On April 29, 2021 the Washington Post reported that the Broward County Superintendent of Schools would resign due to fallout from the February 2018 shooting at Majorie Stoneham Douglas High School in Parkland, Florida. The story states: “…a wide-ranging grand jury investigation has been tasked with probing ‘possible failures in following school-related safety laws and mismanaging funds solicited for school safety initiatives,’ according to Florida state officials.”
I have no special insight into whether or not Superintendent Runcie should have lost his job. (Full-disclosure: I taught public school for 32 years and there were any number of Superintendents who I hoped would lose their jobs.) But, I do know that dismissing a Superintendent for not doing enough to harden a school environment is another level of crazy in the American gun saga. Let’s be clear, the real problem is that the shooter had access to a gun, not that the school was inadequately prepared to fend off the shooter. Until we can look in the mirror and admit that, we are doomed to suffer over and over again on the unfathomed trail of shootings.

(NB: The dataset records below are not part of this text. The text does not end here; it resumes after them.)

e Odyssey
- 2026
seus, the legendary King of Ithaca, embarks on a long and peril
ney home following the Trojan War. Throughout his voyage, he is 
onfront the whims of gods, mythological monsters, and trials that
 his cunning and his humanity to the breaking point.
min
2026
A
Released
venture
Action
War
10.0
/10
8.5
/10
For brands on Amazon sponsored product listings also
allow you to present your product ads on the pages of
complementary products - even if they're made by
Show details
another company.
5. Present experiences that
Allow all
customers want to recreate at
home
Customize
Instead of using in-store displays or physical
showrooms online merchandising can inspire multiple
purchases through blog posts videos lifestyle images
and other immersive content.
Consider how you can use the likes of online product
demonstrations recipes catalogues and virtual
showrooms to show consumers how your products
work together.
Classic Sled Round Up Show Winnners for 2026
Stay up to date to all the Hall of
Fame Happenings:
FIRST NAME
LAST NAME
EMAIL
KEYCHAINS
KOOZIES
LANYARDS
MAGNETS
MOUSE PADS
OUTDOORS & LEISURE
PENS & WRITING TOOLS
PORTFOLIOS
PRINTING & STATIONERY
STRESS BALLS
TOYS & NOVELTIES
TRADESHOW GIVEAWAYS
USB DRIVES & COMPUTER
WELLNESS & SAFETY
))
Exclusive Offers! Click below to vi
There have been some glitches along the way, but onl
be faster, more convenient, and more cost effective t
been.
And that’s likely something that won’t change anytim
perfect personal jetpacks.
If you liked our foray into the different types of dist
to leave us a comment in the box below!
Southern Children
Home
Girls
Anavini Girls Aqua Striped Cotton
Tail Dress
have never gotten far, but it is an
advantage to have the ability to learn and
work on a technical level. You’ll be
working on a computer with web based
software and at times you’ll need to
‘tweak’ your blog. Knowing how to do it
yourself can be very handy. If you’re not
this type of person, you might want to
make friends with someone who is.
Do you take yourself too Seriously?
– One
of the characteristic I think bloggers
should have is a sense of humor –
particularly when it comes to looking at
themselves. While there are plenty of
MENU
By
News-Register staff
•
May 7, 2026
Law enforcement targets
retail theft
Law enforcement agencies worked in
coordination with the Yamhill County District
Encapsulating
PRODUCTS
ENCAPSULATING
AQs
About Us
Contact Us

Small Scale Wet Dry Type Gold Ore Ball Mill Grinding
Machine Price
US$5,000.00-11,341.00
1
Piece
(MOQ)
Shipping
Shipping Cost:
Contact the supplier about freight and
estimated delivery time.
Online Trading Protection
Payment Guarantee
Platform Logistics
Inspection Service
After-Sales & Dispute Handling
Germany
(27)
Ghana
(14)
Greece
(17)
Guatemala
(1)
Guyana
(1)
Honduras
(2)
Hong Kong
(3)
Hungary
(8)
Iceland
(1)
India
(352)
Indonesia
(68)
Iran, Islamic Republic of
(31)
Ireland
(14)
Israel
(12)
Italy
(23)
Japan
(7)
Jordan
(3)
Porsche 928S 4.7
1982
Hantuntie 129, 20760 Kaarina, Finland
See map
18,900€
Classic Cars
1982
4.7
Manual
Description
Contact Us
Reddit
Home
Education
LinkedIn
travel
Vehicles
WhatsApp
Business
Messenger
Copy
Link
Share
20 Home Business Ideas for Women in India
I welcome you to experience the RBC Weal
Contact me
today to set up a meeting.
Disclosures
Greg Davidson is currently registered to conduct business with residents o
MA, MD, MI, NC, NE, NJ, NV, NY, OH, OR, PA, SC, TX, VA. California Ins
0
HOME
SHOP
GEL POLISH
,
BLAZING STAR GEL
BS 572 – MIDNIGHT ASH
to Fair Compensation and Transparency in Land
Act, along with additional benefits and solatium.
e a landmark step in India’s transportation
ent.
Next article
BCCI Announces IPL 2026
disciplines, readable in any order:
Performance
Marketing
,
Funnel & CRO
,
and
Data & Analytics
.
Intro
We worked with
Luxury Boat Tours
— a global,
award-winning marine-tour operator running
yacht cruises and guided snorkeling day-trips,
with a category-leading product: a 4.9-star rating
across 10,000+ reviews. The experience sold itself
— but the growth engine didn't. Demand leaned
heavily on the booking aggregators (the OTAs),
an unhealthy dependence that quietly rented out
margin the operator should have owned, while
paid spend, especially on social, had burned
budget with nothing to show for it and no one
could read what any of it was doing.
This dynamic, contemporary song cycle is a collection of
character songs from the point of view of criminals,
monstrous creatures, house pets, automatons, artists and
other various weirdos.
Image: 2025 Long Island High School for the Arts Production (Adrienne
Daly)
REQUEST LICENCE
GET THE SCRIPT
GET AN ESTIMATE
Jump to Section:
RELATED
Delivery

In our conversation about gun violence, there are enough twitchy premises and bald hypocrisies to fill unlimited cemeteries. Start with the Constitutional dodge, as in: The Second Amendment sticks us with the situation we have. Even if you accept the premise—jurists and constitutional scholars are not unanimous on the issue—so what? The Constitution wasn’t revealed on Sinai. It's an entirely mutable contract. The question is, given our current circumstances, what do we want our Constitution to say about gun rights. And, if that isn’t what it says, how should it be changed?
Then there is the mental health dodge, as in: Guns aren't the problem, this is a problem of people with mental health issues. If gun violence is really a mental health problem, then it’s time Congress lifted the ban on the NIH studying gun violence as a public health issue. You can’t have it both ways.
Until we accept that the underlying cause of gun violence is access to guns and gun culture, we will continue to fire Superintendents, and express regret about shootings, and mourn the loved ones we’ve lost because we didn’t do the things that needed to be done.